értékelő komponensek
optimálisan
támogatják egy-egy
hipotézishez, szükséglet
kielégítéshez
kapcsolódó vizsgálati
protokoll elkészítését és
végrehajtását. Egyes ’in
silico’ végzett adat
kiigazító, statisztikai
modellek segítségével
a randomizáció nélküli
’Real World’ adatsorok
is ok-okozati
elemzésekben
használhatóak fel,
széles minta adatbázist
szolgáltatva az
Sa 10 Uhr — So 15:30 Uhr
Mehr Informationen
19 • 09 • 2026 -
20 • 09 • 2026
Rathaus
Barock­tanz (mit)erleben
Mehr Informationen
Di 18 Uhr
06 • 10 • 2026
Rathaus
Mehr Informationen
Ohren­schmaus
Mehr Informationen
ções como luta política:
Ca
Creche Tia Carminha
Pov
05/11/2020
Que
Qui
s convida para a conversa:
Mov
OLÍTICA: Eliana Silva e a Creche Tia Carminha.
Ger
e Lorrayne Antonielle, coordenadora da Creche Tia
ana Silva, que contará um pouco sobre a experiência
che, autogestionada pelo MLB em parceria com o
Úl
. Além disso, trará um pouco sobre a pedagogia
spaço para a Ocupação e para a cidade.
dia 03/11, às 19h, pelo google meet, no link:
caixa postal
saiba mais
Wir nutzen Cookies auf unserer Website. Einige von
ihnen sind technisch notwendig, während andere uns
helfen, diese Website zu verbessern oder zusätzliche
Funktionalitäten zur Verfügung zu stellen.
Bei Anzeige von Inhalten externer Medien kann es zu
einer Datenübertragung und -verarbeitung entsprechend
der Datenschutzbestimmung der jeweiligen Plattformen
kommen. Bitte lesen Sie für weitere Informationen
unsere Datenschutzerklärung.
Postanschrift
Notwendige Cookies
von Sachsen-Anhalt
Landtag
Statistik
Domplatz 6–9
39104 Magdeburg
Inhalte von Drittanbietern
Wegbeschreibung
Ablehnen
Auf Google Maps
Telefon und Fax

--

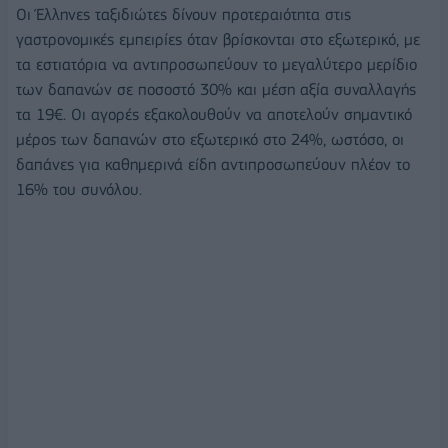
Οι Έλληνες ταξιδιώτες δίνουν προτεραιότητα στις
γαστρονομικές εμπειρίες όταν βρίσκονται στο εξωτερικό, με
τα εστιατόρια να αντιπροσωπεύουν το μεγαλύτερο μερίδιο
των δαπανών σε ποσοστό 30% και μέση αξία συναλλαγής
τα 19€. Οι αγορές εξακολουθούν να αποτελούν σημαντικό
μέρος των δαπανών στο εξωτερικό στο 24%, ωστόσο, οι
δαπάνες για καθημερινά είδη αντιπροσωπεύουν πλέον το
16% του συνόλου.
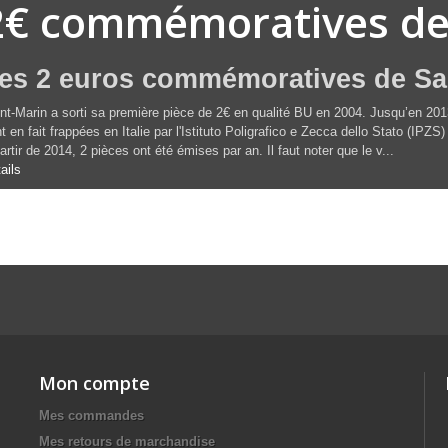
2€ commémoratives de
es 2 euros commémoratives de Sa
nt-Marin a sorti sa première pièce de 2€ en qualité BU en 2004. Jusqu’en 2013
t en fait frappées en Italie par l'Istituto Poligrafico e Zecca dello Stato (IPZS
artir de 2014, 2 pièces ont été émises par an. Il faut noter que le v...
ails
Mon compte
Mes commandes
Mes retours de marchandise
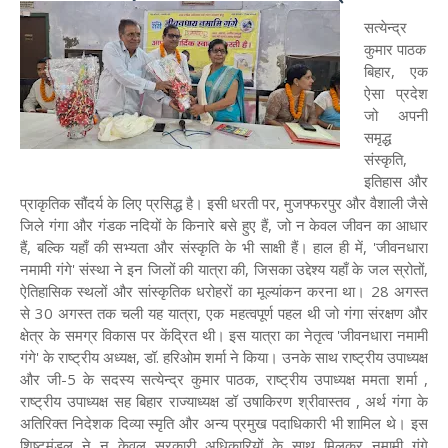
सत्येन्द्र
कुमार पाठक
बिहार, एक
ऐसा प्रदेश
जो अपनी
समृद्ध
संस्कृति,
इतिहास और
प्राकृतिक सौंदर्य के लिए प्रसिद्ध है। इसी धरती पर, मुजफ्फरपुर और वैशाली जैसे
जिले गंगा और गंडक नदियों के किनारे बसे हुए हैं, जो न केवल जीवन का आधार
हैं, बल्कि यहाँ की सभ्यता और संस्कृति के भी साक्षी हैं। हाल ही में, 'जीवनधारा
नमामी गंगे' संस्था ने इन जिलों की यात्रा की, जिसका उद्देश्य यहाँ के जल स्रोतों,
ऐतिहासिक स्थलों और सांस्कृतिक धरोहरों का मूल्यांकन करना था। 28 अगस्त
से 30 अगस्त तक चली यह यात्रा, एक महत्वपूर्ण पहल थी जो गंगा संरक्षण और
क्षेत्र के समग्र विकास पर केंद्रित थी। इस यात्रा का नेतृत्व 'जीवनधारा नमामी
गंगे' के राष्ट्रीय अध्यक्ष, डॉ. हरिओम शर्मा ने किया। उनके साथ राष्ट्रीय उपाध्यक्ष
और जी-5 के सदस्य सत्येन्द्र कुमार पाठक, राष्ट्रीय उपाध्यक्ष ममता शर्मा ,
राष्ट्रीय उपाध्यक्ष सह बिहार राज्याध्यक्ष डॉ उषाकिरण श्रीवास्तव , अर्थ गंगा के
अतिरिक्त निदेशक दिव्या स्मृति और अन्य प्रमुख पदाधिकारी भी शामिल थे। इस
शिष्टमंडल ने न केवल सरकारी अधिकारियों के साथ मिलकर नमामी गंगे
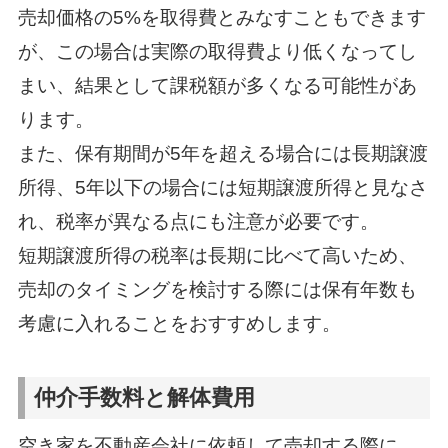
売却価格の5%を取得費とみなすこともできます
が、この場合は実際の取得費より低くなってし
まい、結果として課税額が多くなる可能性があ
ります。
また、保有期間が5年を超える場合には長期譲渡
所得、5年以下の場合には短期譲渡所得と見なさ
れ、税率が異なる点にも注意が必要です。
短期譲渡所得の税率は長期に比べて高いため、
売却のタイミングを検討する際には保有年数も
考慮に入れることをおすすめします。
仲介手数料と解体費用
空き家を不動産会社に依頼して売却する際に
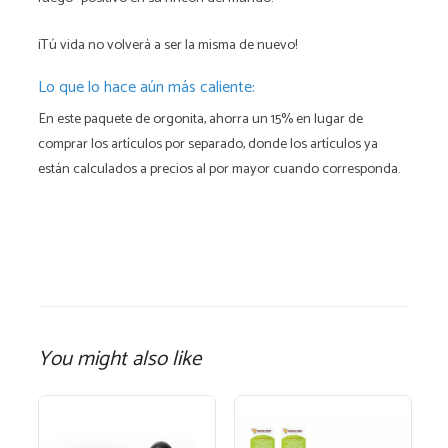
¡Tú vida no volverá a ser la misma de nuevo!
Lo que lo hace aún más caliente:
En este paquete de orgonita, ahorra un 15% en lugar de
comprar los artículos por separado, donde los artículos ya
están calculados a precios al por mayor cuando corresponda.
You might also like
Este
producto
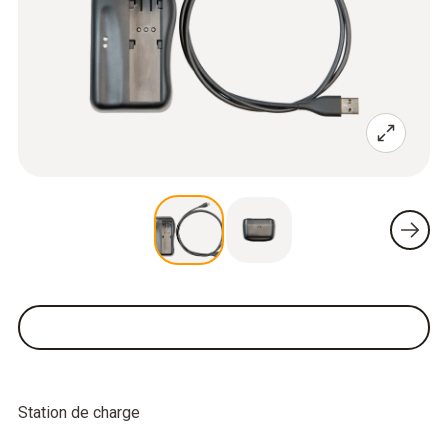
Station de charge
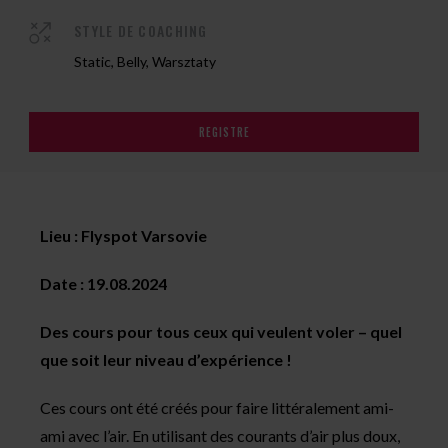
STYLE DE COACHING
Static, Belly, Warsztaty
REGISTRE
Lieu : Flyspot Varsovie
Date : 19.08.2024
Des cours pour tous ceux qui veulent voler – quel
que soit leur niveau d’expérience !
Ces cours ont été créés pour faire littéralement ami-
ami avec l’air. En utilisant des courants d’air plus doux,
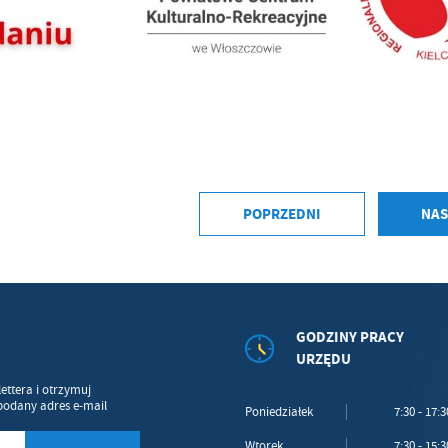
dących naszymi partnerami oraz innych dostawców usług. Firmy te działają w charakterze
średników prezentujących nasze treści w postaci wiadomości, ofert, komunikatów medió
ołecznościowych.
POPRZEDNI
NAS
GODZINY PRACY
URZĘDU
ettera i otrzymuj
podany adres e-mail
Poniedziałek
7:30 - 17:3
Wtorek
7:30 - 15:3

* * *

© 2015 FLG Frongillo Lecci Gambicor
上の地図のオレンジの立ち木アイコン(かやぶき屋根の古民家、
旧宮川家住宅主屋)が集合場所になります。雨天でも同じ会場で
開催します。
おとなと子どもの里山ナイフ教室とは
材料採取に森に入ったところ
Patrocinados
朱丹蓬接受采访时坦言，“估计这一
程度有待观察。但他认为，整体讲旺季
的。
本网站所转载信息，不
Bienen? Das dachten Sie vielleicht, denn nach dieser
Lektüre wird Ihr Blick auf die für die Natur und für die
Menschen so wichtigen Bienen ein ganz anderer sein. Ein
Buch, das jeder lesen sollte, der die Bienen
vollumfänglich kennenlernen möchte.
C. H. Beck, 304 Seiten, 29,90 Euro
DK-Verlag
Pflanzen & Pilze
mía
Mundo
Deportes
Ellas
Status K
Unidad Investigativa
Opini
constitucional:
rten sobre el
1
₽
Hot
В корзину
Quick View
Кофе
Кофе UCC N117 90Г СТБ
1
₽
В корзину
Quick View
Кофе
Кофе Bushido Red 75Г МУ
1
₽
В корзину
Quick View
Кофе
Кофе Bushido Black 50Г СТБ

Task details
Of the records above, print only the lines from the one containing "τα εστιατόρια να" through the one containing "artir de 2014, 2", inclusive and unaltered, leaving out pictures.

Answer area
τα εστιατόρια να αντιπροσωπεύουν το μεγαλύτερο μερίδιο
των δαπανών σε ποσοστό 30% και μέση αξία συναλλαγής
τα 19€. Οι αγορές εξακολουθούν να αποτελούν σημαντικό
μέρος των δαπανών στο εξωτερικό στο 24%, ωστόσο, οι
δαπάνες για καθημερινά είδη αντιπροσωπεύουν πλέον το
16% του συνόλου.
2€ commémoratives de
es 2 euros commémoratives de Sa
nt-Marin a sorti sa première pièce de 2€ en qualité BU en 2004. Jusqu’en 2013
t en fait frappées en Italie par l'Istituto Poligrafico e Zecca dello Stato (IPZS
artir de 2014, 2 pièces ont été émises par an. Il faut noter que le v...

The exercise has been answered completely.